Writing (distributed) Dask array fails
See original GitHub issueDescription
Dask array fails to be written to FITS, at least when using dask.distributed
. This doesn’t occur for me if I don’t create a dask.distributed
Client
. That is, the example given in the 'What’s new in 4.1` works for me.
Expected behavior
As per version 4.1, writing dask arrays is supported.
Actual behavior
The following error occurred:
---------------------------------------------------------------------------
TypeError Traceback (most recent call last)
~/miniconda3/lib/python3.7/site-packages/distributed/protocol/pickle.py in dumps(x, buffer_callback, protocol)
48 buffers.clear()
---> 49 result = pickle.dumps(x, **dump_kwargs)
50 if len(result) < 1000:
TypeError: can't pickle _thread.lock objects
During handling of the above exception, another exception occurred:
TypeError Traceback (most recent call last)

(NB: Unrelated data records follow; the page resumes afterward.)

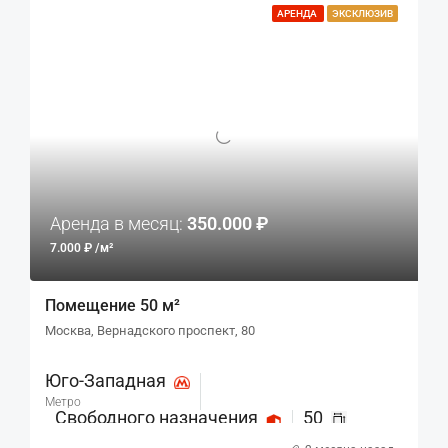
АРЕНДА
ЭКСКЛЮЗИВ
Аренда в месяц:
350.000 ₽
7.000 ₽ /м²
Помещение 50 м²
Москва, Вернадского проспект, 80
Юго-Западная
Метро
Свободного назначения
50
Назначение
м²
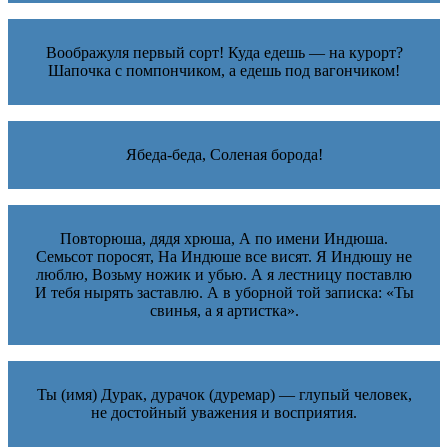
Воображуля первый сорт! Куда едешь — на курорт?
Шапочка с помпончиком, а едешь под вагончиком!
Ябеда-беда, Соленая борода!
Повторюша, дядя хрюша, А по имени Индюша.
Семьсот поросят, На Индюше все висят. Я Индюшу не
люблю, Возьму ножик и убью. А я лестницу поставлю
И тебя нырять заставлю. А в уборной той записка: «Ты
свинья, а я артистка».
Ты (имя) Дурак, дурачок (дуремар) — глупый человек,
не достойный уважения и восприятия.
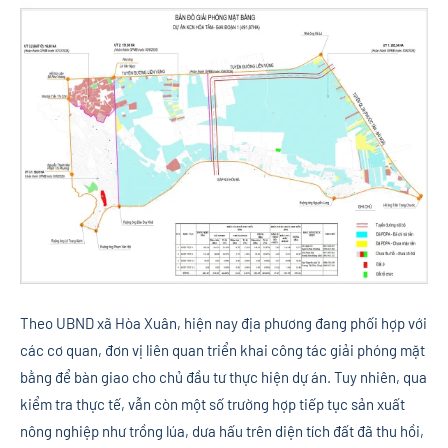
Theo UBND xã Hòa Xuân, hiện nay địa phương đang phối hợp với
các cơ quan, đơn vị liên quan triển khai công tác giải phóng mặt
bằng để bàn giao cho chủ đầu tư thực hiện dự án. Tuy nhiên, qua
kiểm tra thực tế, vẫn còn một số trường hợp tiếp tục sản xuất
nông nghiệp như trồng lúa, dưa hấu trên diện tích đất đã thu hồi,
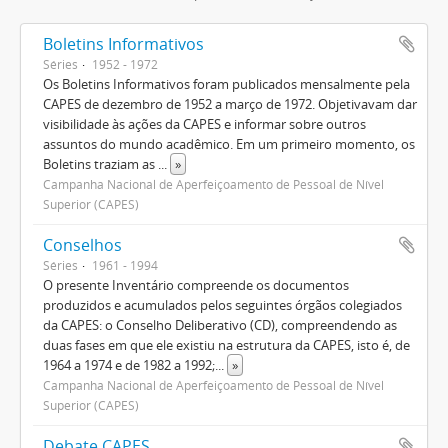
Boletins Informativos
Séries
1952 - 1972
Os Boletins Informativos foram publicados mensalmente pela
CAPES de dezembro de 1952 a março de 1972. Objetivavam dar
visibilidade às ações da CAPES e informar sobre outros
assuntos do mundo acadêmico. Em um primeiro momento, os
Boletins traziam as
...
»
Campanha Nacional de Aperfeiçoamento de Pessoal de Nível
Superior (CAPES)
Conselhos
Séries
1961 - 1994
O presente Inventário compreende os documentos
produzidos e acumulados pelos seguintes órgãos colegiados
da CAPES: o Conselho Deliberativo (CD), compreendendo as
duas fases em que ele existiu na estrutura da CAPES, isto é, de
1964 a 1974 e de 1982 a 1992;
...
»
Campanha Nacional de Aperfeiçoamento de Pessoal de Nível
Superior (CAPES)
Debate CAPES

<ipython-input-44-23f936e3e991> in <module>
3 from astropy.io import fits
4 hdu = fits.PrimaryHDU(data=array)
----> 5 hdu.writeto('test_dask.fits', overwrite=True)
~/miniconda3/lib/python3.7/site-packages/astropy/utils/decorators.py in wrapper(*args, **kwargs)

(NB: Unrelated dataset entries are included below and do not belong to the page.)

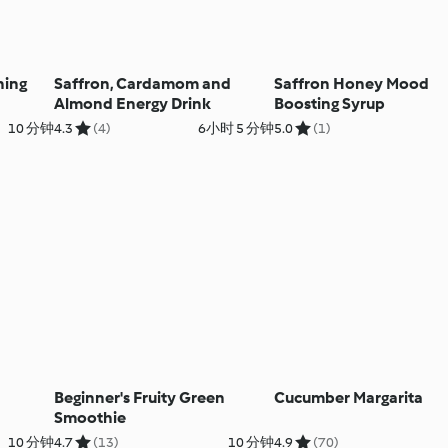
ning
Saffron, Cardamom and
Saffron Honey Mood
Almond Energy Drink
Boosting Syrup
10 分钟
4.3
(4)
6小时 5 分钟
5.0
(1)
Beginner's Fruity Green
Cucumber Margarita
Smoothie
10 分钟
4.7
(13)
10 分钟
4.9
(70)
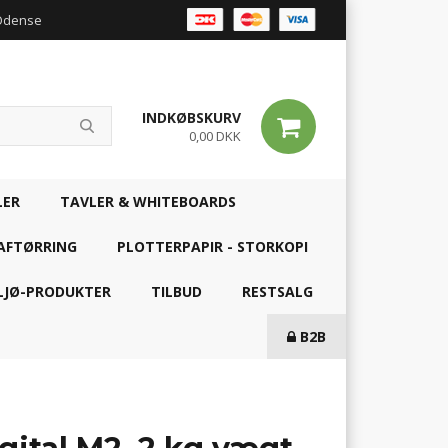
 Odense
INDKØBSKURV
0,00 DKK
LER
TAVLER & WHITEBOARDS
AFTØRRING
PLOTTERPAPIR - STORKOPI
LJØ-PRODUKTER
TILBUD
RESTSALG
B2B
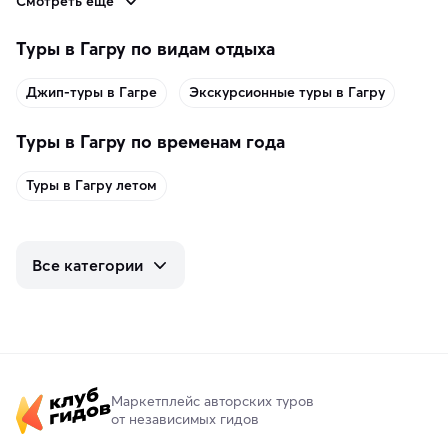
Смотреть еще
Туры в Гагру по видам отдыха
Джип-туры в Гагре
Экскурсионные туры в Гагру
Туры в Гагру по временам года
Туры в Гагру летом
Все категории
Маркетплейс авторских туров
от независимых гидов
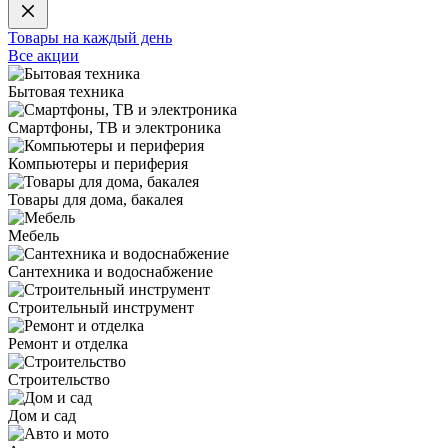
Товары на каждый день
Все акции
Бытовая техника
Смартфоны, ТВ и электроника
Компьютеры и периферия
Товары для дома, бакалея
Мебель
Сантехника и водоснабжение
Строительный инструмент
Ремонт и отделка
Строительство
Дом и сад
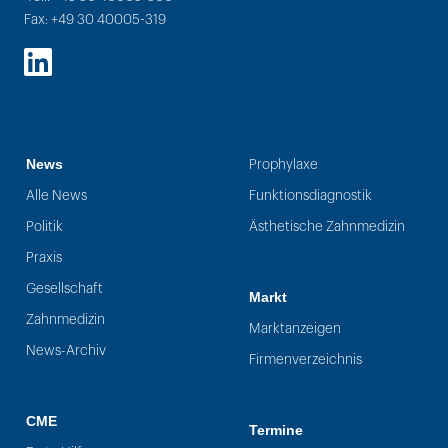
Fax: +49 30 40005-319
LinkedIn
News
Prophylaxe
Alle News
Funktionsdiagnostik
Politik
Ästhetische Zahnmedizin
Praxis
Gesellschaft
Markt
Zahnmedizin
Marktanzeigen
News-Archiv
Firmenverzeichnis
CME
Termine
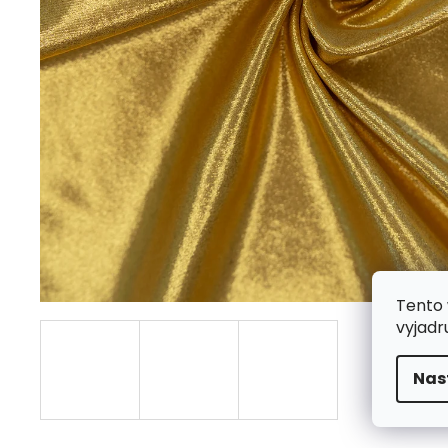
Tento 
vyjadr
Nas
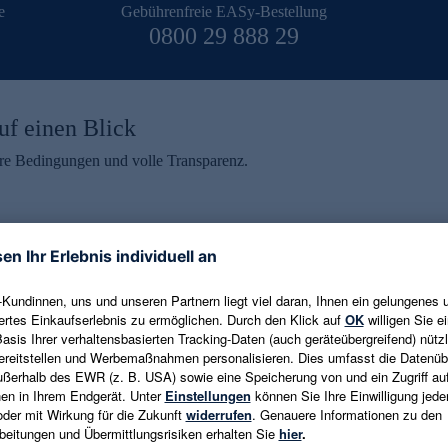
e
Gebührenfreie EASy-Bestellung
0800 29 888 29
uf einen Blick
aire Bedingungen und volle Transparenz.
ein erhalten
eren und aktuelle Trends,
E-Mail-Adresse eingeben
alten. Als Dankeschön
ne Abmeldung ist jederzeit in
Es gelten die
Datenschutzrichtlinien
un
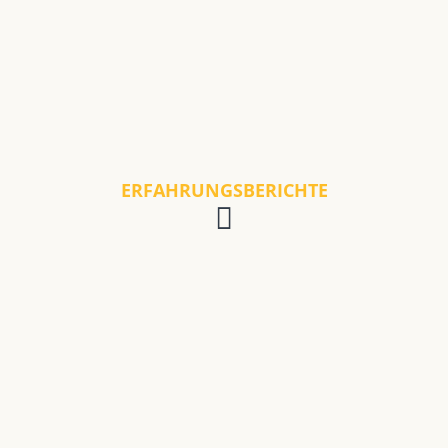
ERFAHRUNGSBERICHTE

533 warnings.warn(message, warning_type, stacklevel=2)
534
--> 535 return function(*args, **kwargs)
536
537 return wrapper
~/miniconda3/lib/python3.7/site-packages/astropy/io/fits/hdu/base.py in writeto(self, name, output_verify, overwrite, checksum)
370 hdulist = HDUList([self])
371 hdulist.writeto(name, output_verify, overwrite=overwrite,
--> 372 checksum=checksum)
373
374 @classmethod
~/miniconda3/lib/python3.7/site-packages/astropy/utils/decorators.py in wrapper(*args, **kwargs)
533 warnings.warn(message, warning_type, stacklevel=2)
534
--> 535 return function(*args, **kwargs)
536
537 return wrapper
~/miniconda3/lib/python3.7/site-packages/astropy/io/fits/hdu/hdulist.py in writeto(self, fileobj, output_verify, overwrite, checksum)
941 for hdu in self:
942 hdu._prewriteto(checksum=checksum)
--> 943 hdu._writeto(hdulist._file)
944 hdu._postwriteto()
945 hdulist.close(output_verify=output_verify, closed=closed)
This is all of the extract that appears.